**Requirement**: Scan the material below for the word "oleh", then copy every line in which it appears.

--

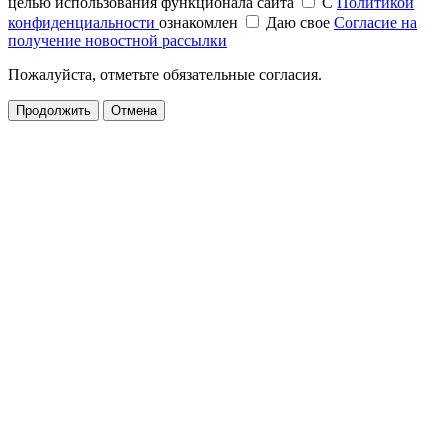
целью использования функционала сайта
С
Политикой
конфиденциальности
ознакомлен
Даю свое
Согласие на
получение новостной рассылки
Пожалуйста, отметьте обязательные согласия.
Продолжить
Отмена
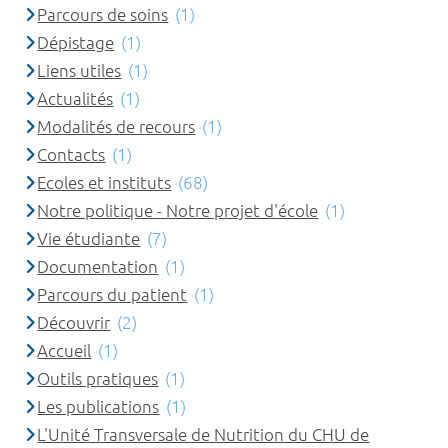
Parcours de soins
(1)
Dépistage
(1)
Liens utiles
(1)
Actualités
(1)
Modalités de recours
(1)
Contacts
(1)
Ecoles et instituts
(68)
Notre politique - Notre projet d'école
(1)
Vie étudiante
(7)
Documentation
(1)
Parcours du patient
(1)
Découvrir
(2)
Accueil
(1)
Outils pratiques
(1)
Les publications
(1)
L'Unité Transversale de Nutrition du CHU de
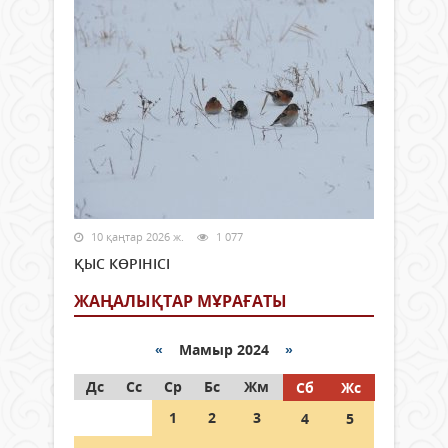
10 қаңтар 2026 ж.
1 077
ҚЫС КӨРІНІСІ
ЖАҢАЛЫҚТАР МҰРАҒАТЫ
«
Мамыр 2024
»
Дс
Сс
Ср
Бс
Жм
Сб
Жс
1
2
3
4
5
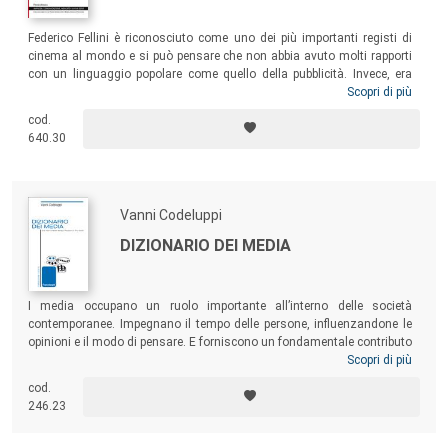
Federico Fellini è riconosciuto come uno dei più importanti registi di
cinema al mondo e si può pensare che non abbia avuto molti rapporti
con un linguaggio popolare come quello della pubblicità. Invece, era
esattamente il contrario e questo libro vuole mostrare che Fellini ha
Scopri di più
sempre intensamente coltivato una notevole passione per la pubblicità,
cod.
lasciandoci degli esempi di pubblicità che devono essere considerati
640.30
attentamente anche da parte dei professionisti odierni della
comunicazione.
Vanni Codeluppi
DIZIONARIO DEI MEDIA
I media occupano un ruolo importante all’interno delle società
contemporanee. Impegnano il tempo delle persone, influenzandone le
opinioni e il modo di pensare. E forniscono un fondamentale contributo
al funzionamento del processo di creazione di valore del sistema
Scopri di più
economico. I testi scientifici sui media non mancano; scarseggiano
cod.
tuttavia degli strumenti di sintesi che, come questo dizionario,
246.23
possano orientare in una realtà articolata e in veloce cambiamento.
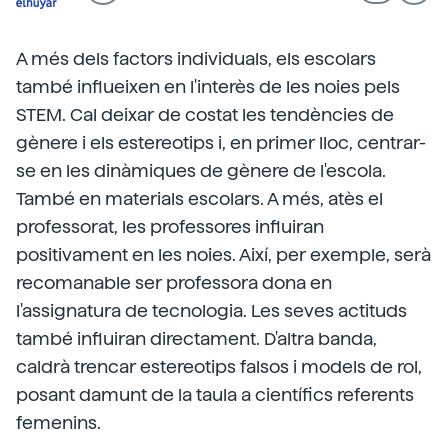
A més dels factors individuals, els escolars
també influeixen en l'interès de les noies pels
STEM. Cal deixar de costat les tendències de
gènere i els estereotips i, en primer lloc, centrar-
se en les dinàmiques de gènere de l'escola.
També en materials escolars. A més, atès el
professorat, les professores influiran
positivament en les noies. Així, per exemple, serà
recomanable ser professora dona en
l'assignatura de tecnologia. Les seves actituds
també influiran directament. D'altra banda,
caldrà trencar estereotips falsos i models de rol,
posant damunt de la taula a científics referents
femenins.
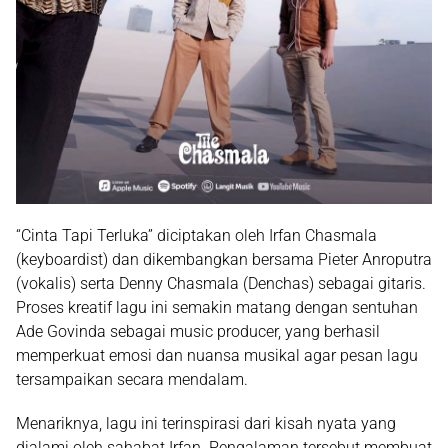
“Cinta Tapi Terluka” diciptakan oleh
Irfan Chasmala
(keyboardist) dan dikembangkan bersama
Pieter Anroputra
(vokalis) serta
Denny Chasmala (Denchas)
sebagai gitaris.
Proses kreatif lagu ini semakin matang dengan sentuhan
Ade Govinda
sebagai music producer, yang berhasil
memperkuat emosi dan nuansa musikal agar pesan lagu
tersampaikan secara mendalam.
Menariknya, lagu ini terinspirasi dari kisah nyata yang
dialami oleh sahabat Irfan. Pengalaman tersebut membuat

--

**Response**:
“Cinta Tapi Terluka” diciptakan oleh
dialami oleh sahabat Irfan. Pengalaman tersebut membuat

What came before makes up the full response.